[[ Records shown, beginning ]]

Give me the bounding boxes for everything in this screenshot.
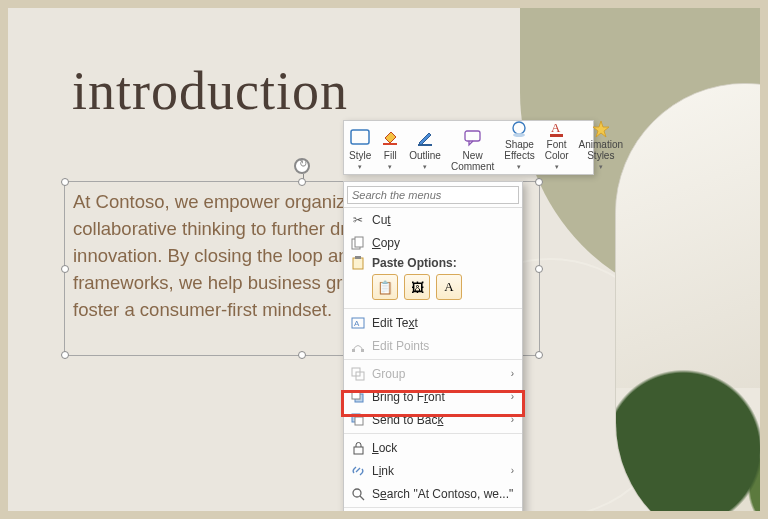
svg-rect-0 bbox=[351, 130, 369, 144]
svg-text:A: A bbox=[551, 120, 561, 135]
resize-handle[interactable] bbox=[535, 265, 543, 273]
comment-icon bbox=[464, 127, 482, 149]
svg-text:A: A bbox=[354, 319, 360, 328]
slide-title: introduction bbox=[72, 60, 348, 122]
svg-rect-7 bbox=[550, 134, 563, 137]
edit-points-icon bbox=[344, 339, 372, 353]
menu-send-back[interactable]: Send to Back› bbox=[344, 408, 522, 431]
pen-outline-icon bbox=[416, 127, 434, 149]
menu-lock[interactable]: Lock bbox=[344, 436, 522, 459]
copy-icon bbox=[344, 236, 372, 250]
shape-effects-button[interactable]: Shape Effects▾ bbox=[499, 121, 539, 174]
svg-rect-22 bbox=[354, 447, 363, 454]
outline-button[interactable]: Outline▾ bbox=[404, 121, 446, 174]
resize-handle[interactable] bbox=[61, 265, 69, 273]
svg-rect-19 bbox=[352, 391, 360, 399]
menu-search-selection[interactable]: Search "At Contoso, we..." bbox=[344, 482, 522, 505]
font-color-button[interactable]: A Font Color▾ bbox=[540, 121, 574, 174]
svg-rect-11 bbox=[355, 256, 361, 259]
resize-handle[interactable] bbox=[61, 351, 69, 359]
paint-bucket-icon bbox=[381, 127, 399, 149]
shape-effects-icon bbox=[510, 120, 528, 138]
menu-copy[interactable]: Copy bbox=[344, 231, 522, 254]
search-icon bbox=[344, 487, 372, 501]
svg-rect-2 bbox=[418, 144, 432, 146]
paste-options-header: Paste Options: bbox=[344, 254, 522, 272]
svg-rect-15 bbox=[361, 349, 364, 352]
menu-group: Group› bbox=[344, 362, 522, 385]
paste-options-row: 📋 🖼 A bbox=[344, 272, 522, 306]
clipboard-icon bbox=[344, 256, 372, 270]
svg-rect-9 bbox=[355, 237, 363, 247]
resize-handle[interactable] bbox=[61, 178, 69, 186]
app-frame: introduction ↻ At Contoso, we empower or… bbox=[0, 0, 768, 519]
menu-cut[interactable]: ✂Cut bbox=[344, 208, 522, 231]
paste-dest-theme[interactable]: 📋 bbox=[372, 274, 398, 300]
animation-styles-button[interactable]: Animation Styles▾ bbox=[574, 121, 628, 174]
svg-rect-1 bbox=[383, 143, 397, 145]
lock-icon bbox=[344, 441, 372, 455]
svg-point-4 bbox=[513, 122, 525, 134]
slide-canvas[interactable]: introduction ↻ At Contoso, we empower or… bbox=[8, 8, 760, 511]
group-icon bbox=[344, 367, 372, 381]
context-menu: ✂Cut Copy Paste Options: 📋 🖼 A AEdit Tex… bbox=[343, 181, 523, 511]
menu-link[interactable]: Link› bbox=[344, 459, 522, 482]
scissors-icon: ✂ bbox=[344, 213, 372, 227]
svg-point-23 bbox=[353, 489, 361, 497]
resize-handle[interactable] bbox=[535, 351, 543, 359]
shape-style-icon bbox=[350, 127, 370, 149]
menu-search bbox=[344, 182, 522, 208]
svg-point-5 bbox=[513, 133, 525, 137]
svg-rect-21 bbox=[355, 417, 363, 425]
rotate-handle[interactable]: ↻ bbox=[294, 158, 310, 174]
fill-button[interactable]: Fill▾ bbox=[376, 121, 404, 174]
animation-icon bbox=[592, 120, 610, 138]
menu-edit-text[interactable]: AEdit Text bbox=[344, 311, 522, 334]
svg-line-24 bbox=[360, 496, 364, 500]
menu-bring-front[interactable]: Bring to Front› bbox=[344, 385, 522, 408]
menu-save-as-picture[interactable]: Save as Picture... bbox=[344, 510, 522, 511]
new-comment-button[interactable]: New Comment bbox=[446, 121, 499, 174]
slide-photo bbox=[615, 83, 760, 511]
resize-handle[interactable] bbox=[535, 178, 543, 186]
link-icon bbox=[344, 464, 372, 478]
bring-front-icon bbox=[344, 390, 372, 404]
mini-toolbar: Style▾ Fill▾ Outline▾ New Comment Shape … bbox=[343, 120, 594, 175]
send-back-icon bbox=[344, 413, 372, 427]
menu-edit-points: Edit Points bbox=[344, 334, 522, 357]
font-color-icon: A bbox=[549, 120, 565, 138]
edit-text-icon: A bbox=[344, 316, 372, 330]
svg-rect-3 bbox=[465, 131, 480, 141]
resize-handle[interactable] bbox=[298, 351, 306, 359]
svg-rect-10 bbox=[353, 258, 363, 269]
style-button[interactable]: Style▾ bbox=[344, 121, 376, 174]
paste-picture[interactable]: 🖼 bbox=[404, 274, 430, 300]
svg-rect-14 bbox=[352, 349, 355, 352]
menu-search-input[interactable] bbox=[347, 186, 519, 204]
resize-handle[interactable] bbox=[298, 178, 306, 186]
paste-keep-text[interactable]: A bbox=[436, 274, 462, 300]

[[ Records shown, end ]]

## Exercise prompt:
A copy of each line above that holds the word "resize" is the expected answer.

## Expected answer:
resize-handle[interactable] bbox=[535, 265, 543, 273]
resize-handle[interactable] bbox=[61, 265, 69, 273]
resize-handle[interactable] bbox=[61, 351, 69, 359]
resize-handle[interactable] bbox=[61, 178, 69, 186]
resize-handle[interactable] bbox=[535, 351, 543, 359]
resize-handle[interactable] bbox=[535, 178, 543, 186]
resize-handle[interactable] bbox=[298, 351, 306, 359]
resize-handle[interactable] bbox=[298, 178, 306, 186]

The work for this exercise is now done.